Na metade de século XIX, a máquina a vapor conquistava o planeta, as distâncias diminuíram entre os continentes e um novo sonho passou a ser freqüente na mente dos que amavam a mecânica e a física, fazer o homem voar como os pássaros, e diminuir ainda mais as distâncias que os separavam. Foram inúmeras experiências com homens alados, coleta de gotículas de orvalho, guardas-chuva expostos às correntes aéreas e muitas outras.

Estes mesmos sentimentos brotaram na cabecinha de Júlio César Ribeiro de Sousa, um menino pobre nascido em 13 de junho de l843 na Vila de São José do Acará, Província do Grão Pará, território do Império brasileiro. Sua alfabetização ocorreu na vila natal, com seus familiares. O curso preparatório foi realizado no Seminário Menor de Belém, graças ao apoio recebido do bispo do Pará, Dom Antonio Macedo Costa. Posteriormente ingressou na Escola Militar, no Rio de Janeiro, em 1862 e prestes a se formar, irrompeu a guerra entre o Brasil e o Paraguai. Júlio César pediu baixa da Escola e alistou-se no Batalhão de Voluntários da Pátria partindo para o Paraguai onde permaneceu 3 anos retornando quase ao fim da guerra, chegando ao Pará no começo de l870.

Júlio César desde tenra idade manifestou possuir inteligência viva, grande sentido de observação, e uma curiosidade sem limites, destacando-se entre os colegas e merecendo admiração dos mestres pela facilidade que tinha para as ciências matemáticas e para as línguas vivas e mortas, chegando a falar com fluência correta sete idiomas, entre estas o latim e o grego.

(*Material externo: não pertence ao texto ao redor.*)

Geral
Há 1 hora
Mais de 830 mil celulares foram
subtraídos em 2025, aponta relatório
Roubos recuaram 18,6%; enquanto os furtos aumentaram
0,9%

Para se manter, trabalhou como redator de jornal e professor, chegando a compor uma Gramática Portuguesa Para Escolas Primárias que foi adotada e premiada pelo Conselho de Instrução Pública da Província do Pará.

Em agosto de 1870 contraiu núpcias com a senhora Vitória Filomena do Vale, a qual se tornou a verdadeira parceira na defesa de seus ideais. O balonismo virou moda em Parias, então centro das artes, da ciência, das modas, da aeronavegação onde todos os sábios procuravam descobrir os dois segredos até então desconhecidos: O PONTO DE APOIO NO AR e a DIRIGIBILIDADE DOS BALÕES E AEROSTATOS.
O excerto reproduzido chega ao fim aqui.